TASK ITEM =
Restate all of the records below exactly. Do not carry over any image.

DATA SHOWN =
....
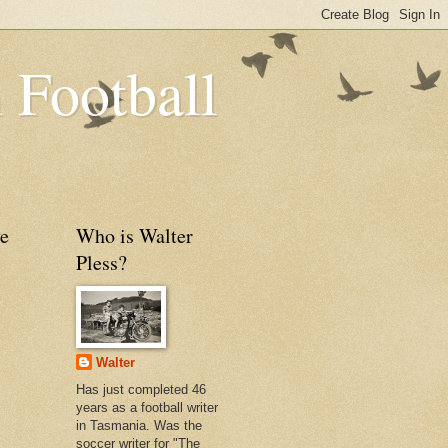
 Football
e
Who is Walter
Pless?
Walter
Has just completed 46
years as a football writer
in Tasmania. Was the
soccer writer for "The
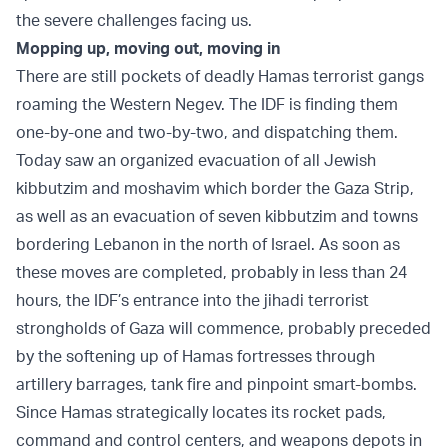
the severe challenges facing us.
Mopping up, moving out, moving in
There are still pockets of deadly Hamas terrorist gangs
roaming the Western Negev. The IDF is finding them
one-by-one and two-by-two, and dispatching them.
Today saw an organized evacuation of all Jewish
kibbutzim and moshavim which border the Gaza Strip,
as well as an evacuation of seven kibbutzim and towns
bordering Lebanon in the north of Israel. As soon as
these moves are completed, probably in less than 24
hours, the IDF’s entrance into the jihadi terrorist
strongholds of Gaza will commence, probably preceded
by the softening up of Hamas fortresses through
artillery barrages, tank fire and pinpoint smart-bombs.
Since Hamas strategically locates its rocket pads,
command and control centers, and weapons depots in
....
EXERCISE RESULT =
 Football
e
Who is Walter
Pless?
Walter
Has just completed 46
years as a football writer
in Tasmania. Was the
soccer writer for "The
the severe challenges facing us.
Mopping up, moving out, moving in
There are still pockets of deadly Hamas terrorist gangs
roaming the Western Negev. The IDF is finding them
one-by-one and two-by-two, and dispatching them.
Today saw an organized evacuation of all Jewish
kibbutzim and moshavim which border the Gaza Strip,
as well as an evacuation of seven kibbutzim and towns
bordering Lebanon in the north of Israel. As soon as
these moves are completed, probably in less than 24
hours, the IDF’s entrance into the jihadi terrorist
strongholds of Gaza will commence, probably preceded
by the softening up of Hamas fortresses through
artillery barrages, tank fire and pinpoint smart-bombs.
Since Hamas strategically locates its rocket pads,
command and control centers, and weapons depots in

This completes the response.